* **Material supplied**
== == ==
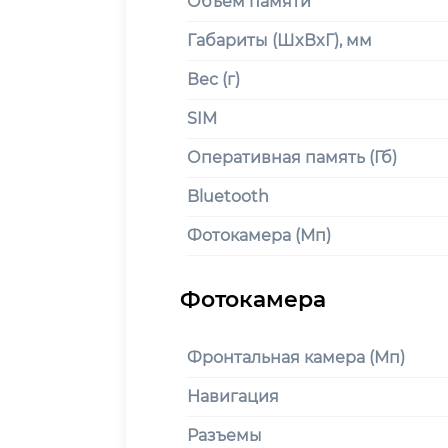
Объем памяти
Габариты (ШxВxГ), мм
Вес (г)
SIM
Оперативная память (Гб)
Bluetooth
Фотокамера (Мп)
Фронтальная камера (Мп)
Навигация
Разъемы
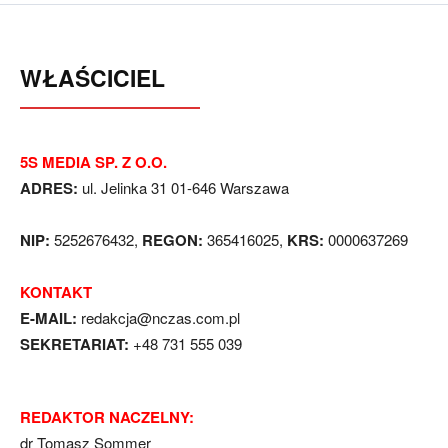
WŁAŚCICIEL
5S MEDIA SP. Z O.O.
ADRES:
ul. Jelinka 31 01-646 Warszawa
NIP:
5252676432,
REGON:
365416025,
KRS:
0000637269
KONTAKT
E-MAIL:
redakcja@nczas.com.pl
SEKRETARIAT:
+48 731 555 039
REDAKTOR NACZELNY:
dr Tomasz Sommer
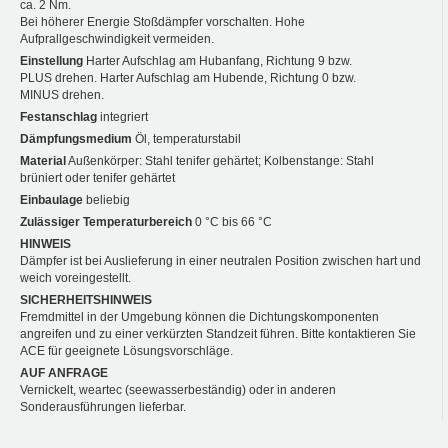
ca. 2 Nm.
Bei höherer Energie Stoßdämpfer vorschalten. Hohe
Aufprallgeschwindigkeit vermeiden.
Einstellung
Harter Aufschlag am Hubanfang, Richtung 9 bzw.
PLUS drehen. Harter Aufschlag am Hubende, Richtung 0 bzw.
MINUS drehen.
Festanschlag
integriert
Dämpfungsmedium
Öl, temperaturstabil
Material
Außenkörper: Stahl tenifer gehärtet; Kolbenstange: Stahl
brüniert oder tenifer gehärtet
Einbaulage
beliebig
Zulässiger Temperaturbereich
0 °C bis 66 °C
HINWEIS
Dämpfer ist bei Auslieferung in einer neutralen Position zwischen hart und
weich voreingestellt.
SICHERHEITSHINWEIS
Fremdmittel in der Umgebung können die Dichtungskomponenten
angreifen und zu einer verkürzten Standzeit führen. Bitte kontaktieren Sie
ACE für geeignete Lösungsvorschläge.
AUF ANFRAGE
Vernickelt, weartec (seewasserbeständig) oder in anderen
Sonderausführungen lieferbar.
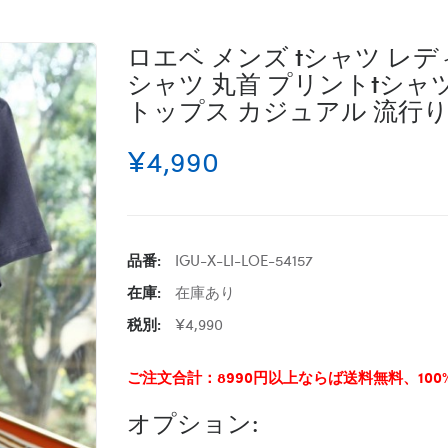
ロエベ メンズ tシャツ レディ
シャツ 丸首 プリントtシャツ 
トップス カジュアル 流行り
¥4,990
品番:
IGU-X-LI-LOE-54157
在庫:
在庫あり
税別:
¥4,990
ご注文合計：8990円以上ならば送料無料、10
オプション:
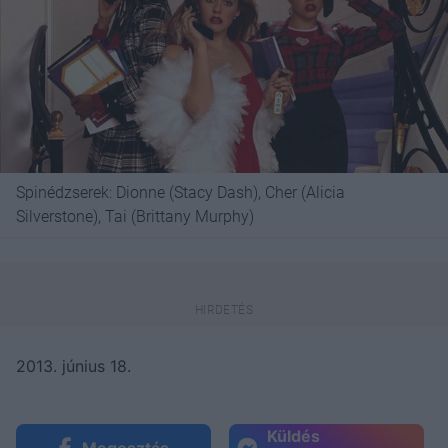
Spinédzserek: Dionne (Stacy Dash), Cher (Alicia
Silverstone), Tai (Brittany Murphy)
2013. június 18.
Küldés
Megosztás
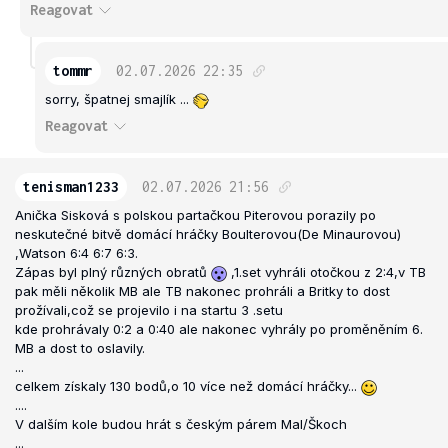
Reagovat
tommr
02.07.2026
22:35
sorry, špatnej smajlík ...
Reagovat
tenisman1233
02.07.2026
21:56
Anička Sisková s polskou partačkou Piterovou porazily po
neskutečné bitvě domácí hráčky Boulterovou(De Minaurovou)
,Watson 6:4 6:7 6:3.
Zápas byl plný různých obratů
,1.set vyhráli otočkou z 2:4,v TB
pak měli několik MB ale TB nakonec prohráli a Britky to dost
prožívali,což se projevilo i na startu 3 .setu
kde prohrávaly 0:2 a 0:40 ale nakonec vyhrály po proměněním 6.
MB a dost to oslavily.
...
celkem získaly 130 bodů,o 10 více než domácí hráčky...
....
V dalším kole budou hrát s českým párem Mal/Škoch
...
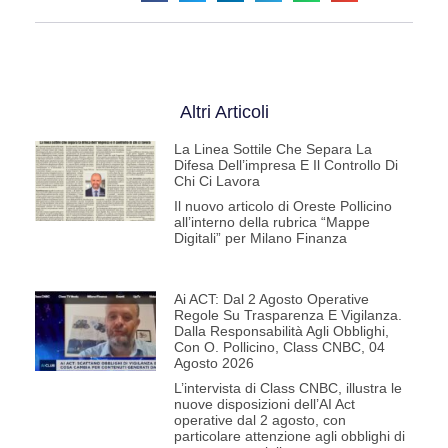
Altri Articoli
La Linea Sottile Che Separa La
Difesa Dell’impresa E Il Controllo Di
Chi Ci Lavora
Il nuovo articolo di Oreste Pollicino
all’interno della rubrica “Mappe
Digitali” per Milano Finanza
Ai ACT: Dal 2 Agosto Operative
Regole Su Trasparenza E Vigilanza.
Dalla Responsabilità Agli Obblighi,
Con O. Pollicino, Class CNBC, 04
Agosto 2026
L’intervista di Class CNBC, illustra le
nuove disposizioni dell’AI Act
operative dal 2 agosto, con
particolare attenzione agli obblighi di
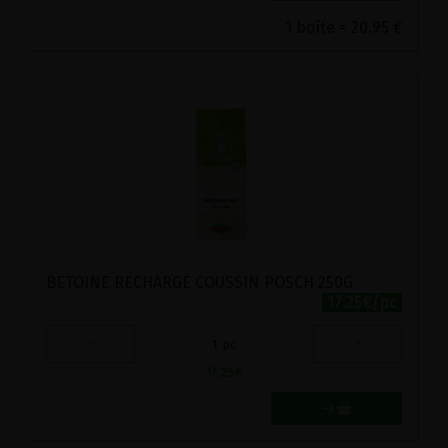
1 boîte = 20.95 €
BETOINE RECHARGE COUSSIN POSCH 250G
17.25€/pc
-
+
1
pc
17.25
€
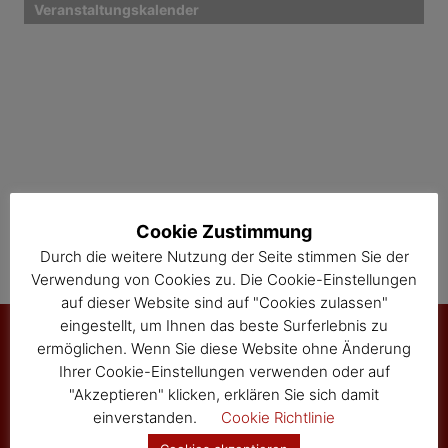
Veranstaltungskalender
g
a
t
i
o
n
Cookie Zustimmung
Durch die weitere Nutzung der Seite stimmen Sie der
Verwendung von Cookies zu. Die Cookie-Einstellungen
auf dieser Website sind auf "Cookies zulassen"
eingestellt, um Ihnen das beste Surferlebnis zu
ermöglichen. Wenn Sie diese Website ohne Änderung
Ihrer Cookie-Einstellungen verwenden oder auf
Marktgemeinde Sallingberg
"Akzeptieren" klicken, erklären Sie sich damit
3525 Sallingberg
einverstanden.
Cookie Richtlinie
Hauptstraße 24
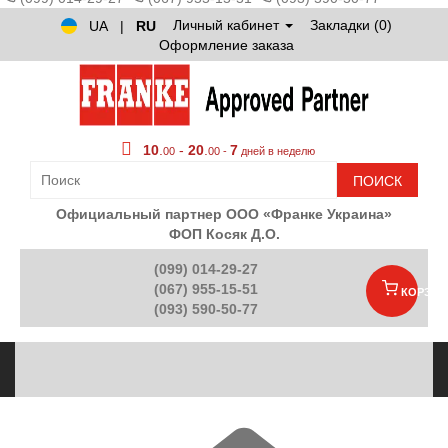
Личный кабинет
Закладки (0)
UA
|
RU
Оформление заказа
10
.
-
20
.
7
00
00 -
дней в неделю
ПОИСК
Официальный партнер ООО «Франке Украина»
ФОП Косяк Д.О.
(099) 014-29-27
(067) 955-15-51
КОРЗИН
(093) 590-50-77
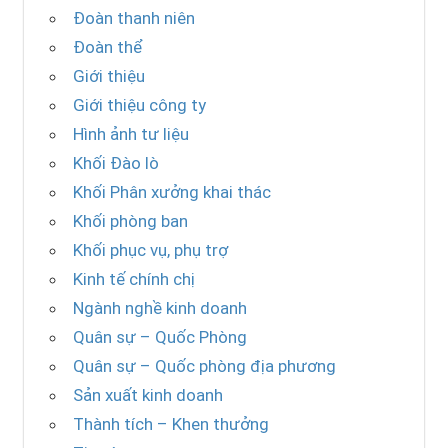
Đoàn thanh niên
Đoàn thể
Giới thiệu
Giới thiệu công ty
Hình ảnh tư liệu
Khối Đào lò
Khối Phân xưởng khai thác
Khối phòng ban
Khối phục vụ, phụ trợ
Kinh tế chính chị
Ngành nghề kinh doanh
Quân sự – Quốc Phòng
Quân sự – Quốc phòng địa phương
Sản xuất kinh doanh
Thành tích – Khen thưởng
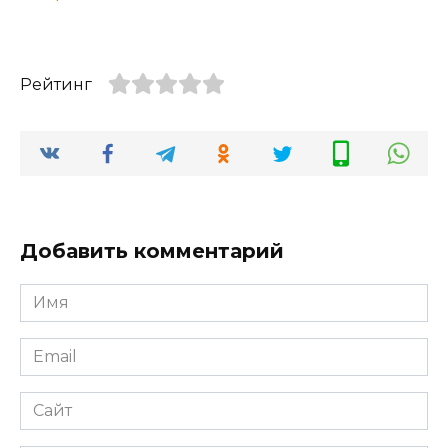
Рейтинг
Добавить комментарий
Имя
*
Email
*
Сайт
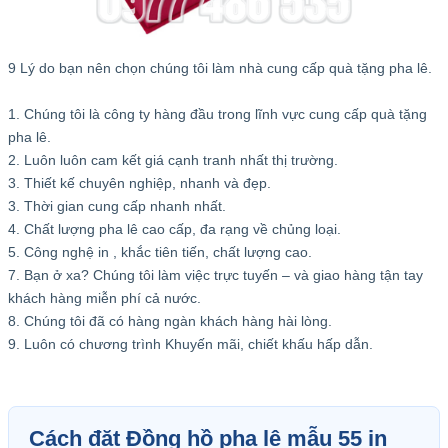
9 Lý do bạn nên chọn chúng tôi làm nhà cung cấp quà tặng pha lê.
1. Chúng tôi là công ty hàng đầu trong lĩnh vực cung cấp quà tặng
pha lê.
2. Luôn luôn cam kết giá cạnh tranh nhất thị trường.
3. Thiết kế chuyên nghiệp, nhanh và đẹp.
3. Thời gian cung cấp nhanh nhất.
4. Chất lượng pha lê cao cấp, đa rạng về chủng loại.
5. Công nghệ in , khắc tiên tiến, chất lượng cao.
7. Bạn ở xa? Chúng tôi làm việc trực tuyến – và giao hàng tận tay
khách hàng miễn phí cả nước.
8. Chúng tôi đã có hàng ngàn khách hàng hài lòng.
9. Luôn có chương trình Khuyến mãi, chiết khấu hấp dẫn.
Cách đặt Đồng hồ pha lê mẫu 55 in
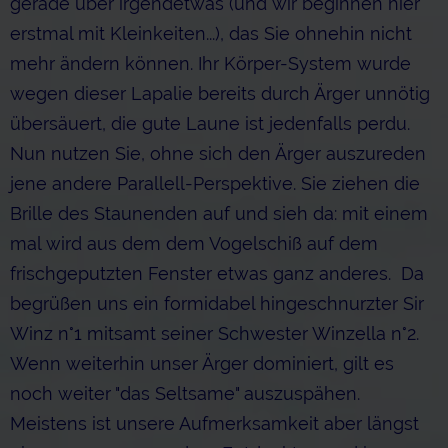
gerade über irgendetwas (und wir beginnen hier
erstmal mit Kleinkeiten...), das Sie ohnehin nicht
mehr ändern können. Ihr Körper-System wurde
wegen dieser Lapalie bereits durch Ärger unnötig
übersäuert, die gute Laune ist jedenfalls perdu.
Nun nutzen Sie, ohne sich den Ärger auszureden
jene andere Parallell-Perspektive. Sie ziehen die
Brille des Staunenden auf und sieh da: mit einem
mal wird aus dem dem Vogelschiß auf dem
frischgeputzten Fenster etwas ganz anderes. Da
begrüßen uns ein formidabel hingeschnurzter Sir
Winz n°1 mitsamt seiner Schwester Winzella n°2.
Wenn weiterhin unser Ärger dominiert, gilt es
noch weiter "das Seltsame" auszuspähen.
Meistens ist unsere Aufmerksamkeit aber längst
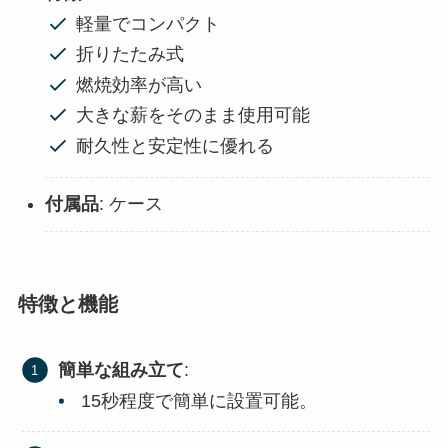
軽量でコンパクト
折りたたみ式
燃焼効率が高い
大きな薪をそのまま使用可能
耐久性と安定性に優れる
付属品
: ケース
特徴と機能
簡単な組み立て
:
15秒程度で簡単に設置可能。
== == ==
* **What the task asks**
From the first line to the last, repeat the records exactly, leaving out the pictures.

* **Solution to this exercise**
Объем памяти
Габариты (ШxВxГ), мм
Вес (г)
SIM
Оперативная память (Гб)
Bluetooth
Фотокамера (Мп)
Фронтальная камера (Мп)
Навигация
Разъемы
WŁAŚCICIEL
5S MEDIA SP. Z O.O.
ADRES:
ul. Jelinka 31 01-646 Warszawa
NIP:
5252676432,
REGON:
365416025,
KRS:
0000637269
KONTAKT
E-MAIL:
redakcja@nczas.com.pl
SEKRETARIAT:
+48 731 555 039
REDAKTOR NACZELNY:
dr Tomasz Sommer
ca. 2 Nm.
Bei höherer Energie Stoßdämpfer vorschalten. Hohe
Aufprallgeschwindigkeit vermeiden.
Einstellung
Harter Aufschlag am Hubanfang, Richtung 9 bzw.
PLUS drehen. Harter Aufschlag am Hubende, Richtung 0 bzw.
MINUS drehen.
Festanschlag
integriert
Dämpfungsmedium
Öl, temperaturstabil
Material
Außenkörper: Stahl tenifer gehärtet; Kolbenstange: Stahl
brüniert oder tenifer gehärtet
Einbaulage
beliebig
Zulässiger Temperaturbereich
0 °C bis 66 °C
HINWEIS
Dämpfer ist bei Auslieferung in einer neutralen Position zwischen hart und
weich voreingestellt.
SICHERHEITSHINWEIS
Fremdmittel in der Umgebung können die Dichtungskomponenten
angreifen und zu einer verkürzten Standzeit führen. Bitte kontaktieren Sie
ACE für geeignete Lösungsvorschläge.
AUF ANFRAGE
Vernickelt, weartec (seewasserbeständig) oder in anderen
Sonderausführungen lieferbar.
ロエベ メンズ tシャツ レディ
シャツ 丸首 プリントtシャツ 
トップス カジュアル 流行り
¥4,990
品番:
IGU-X-LI-LOE-54157
在庫:
在庫あり
税別:
¥4,990
ご注文合計：8990円以上ならば送料無料、10
オプション:
Spinédzserek: Dionne (Stacy Dash), Cher (Alicia
Silverstone), Tai (Brittany Murphy)
2013. június 18.
Küldés
Megosztás
Reagovat
tommr
02.07.2026
22:35
sorry, špatnej smajlík ...
Reagovat
tenisman1233
02.07.2026
21:56
Anička Sisková s polskou partačkou Piterovou porazily po
neskutečné bitvě domácí hráčky Boulterovou(De Minaurovou)
,Watson 6:4 6:7 6:3.
Zápas byl plný různých obratů
,1.set vyhráli otočkou z 2:4,v TB
pak měli několik MB ale TB nakonec prohráli a Britky to dost
prožívali,což se projevilo i na startu 3 .setu
kde prohrávaly 0:2 a 0:40 ale nakonec vyhrály po proměněním 6.
MB a dost to oslavily.
...
celkem získaly 130 bodů,o 10 více než domácí hráčky...
....
V dalším kole budou hrát s českým párem Mal/Škoch
...
Altri Articoli
La Linea Sottile Che Separa La
Difesa Dell’impresa E Il Controllo Di
Chi Ci Lavora
Il nuovo articolo di Oreste Pollicino
all’interno della rubrica “Mappe
Digitali” per Milano Finanza
Ai ACT: Dal 2 Agosto Operative
Regole Su Trasparenza E Vigilanza.
Dalla Responsabilità Agli Obblighi,
Con O. Pollicino, Class CNBC, 04
Agosto 2026
L’intervista di Class CNBC, illustra le
nuove disposizioni dell’AI Act
operative dal 2 agosto, con
particolare attenzione agli obblighi di
1 boîte = 20.95 €
BETOINE RECHARGE COUSSIN POSCH 250G
17.25€/pc
-
+
1
pc
17.25
€
Veranstaltungskalender
g
a
t
i
o
n
Cookie Zustimmung
Durch die weitere Nutzung der Seite stimmen Sie der
Verwendung von Cookies zu. Die Cookie-Einstellungen
auf dieser Website sind auf "Cookies zulassen"
eingestellt, um Ihnen das beste Surferlebnis zu
ermöglichen. Wenn Sie diese Website ohne Änderung
Ihrer Cookie-Einstellungen verwenden oder auf
Marktgemeinde Sallingberg
"Akzeptieren" klicken, erklären Sie sich damit
3525 Sallingberg
einverstanden.
Cookie Richtlinie
Hauptstraße 24
Личный кабинет
Закладки (0)
UA
|
RU
Оформление заказа
10
.
-
20
.
7
00
00 -
дней в неделю
ПОИСК
Официальный партнер ООО «Франке Украина»
ФОП Косяк Д.О.
(099) 014-29-27
(067) 955-15-51
КОРЗИН
(093) 590-50-77
Đoàn thanh niên
Đoàn thể
Giới thiệu
Giới thiệu công ty
Hình ảnh tư liệu
Khối Đào lò
Khối Phân xưởng khai thác
Khối phòng ban
Khối phục vụ, phụ trợ
Kinh tế chính chị
Ngành nghề kinh doanh
Quân sự – Quốc Phòng
Quân sự – Quốc phòng địa phương
Sản xuất kinh doanh
Thành tích – Khen thưởng
Рейтинг
Добавить комментарий
Имя
*
Email
*
Сайт
9 Lý do bạn nên chọn chúng tôi làm nhà cung cấp quà tặng pha lê.
1. Chúng tôi là công ty hàng đầu trong lĩnh vực cung cấp quà tặng
pha lê.
2. Luôn luôn cam kết giá cạnh tranh nhất thị trường.
3. Thiết kế chuyên nghiệp, nhanh và đẹp.
3. Thời gian cung cấp nhanh nhất.
4. Chất lượng pha lê cao cấp, đa rạng về chủng loại.
5. Công nghệ in , khắc tiên tiến, chất lượng cao.
7. Bạn ở xa? Chúng tôi làm việc trực tuyến – và giao hàng tận tay
khách hàng miễn phí cả nước.
8. Chúng tôi đã có hàng ngàn khách hàng hài lòng.
9. Luôn có chương trình Khuyến mãi, chiết khấu hấp dẫn.
Cách đặt Đồng hồ pha lê mẫu 55 in
gerade über irgendetwas (und wir beginnen hier
erstmal mit Kleinkeiten...), das Sie ohnehin nicht
mehr ändern können. Ihr Körper-System wurde
wegen dieser Lapalie bereits durch Ärger unnötig
übersäuert, die gute Laune ist jedenfalls perdu.
Nun nutzen Sie, ohne sich den Ärger auszureden
jene andere Parallell-Perspektive. Sie ziehen die
Brille des Staunenden auf und sieh da: mit einem
mal wird aus dem dem Vogelschiß auf dem
frischgeputzten Fenster etwas ganz anderes. Da
begrüßen uns ein formidabel hingeschnurzter Sir
Winz n°1 mitsamt seiner Schwester Winzella n°2.
Wenn weiterhin unser Ärger dominiert, gilt es
noch weiter "das Seltsame" auszuspähen.
Meistens ist unsere Aufmerksamkeit aber längst
軽量でコンパクト
折りたたみ式
燃焼効率が高い
大きな薪をそのまま使用可能
耐久性と安定性に優れる
付属品
: ケース
特徴と機能
簡単な組み立て
:
15秒程度で簡単に設置可能。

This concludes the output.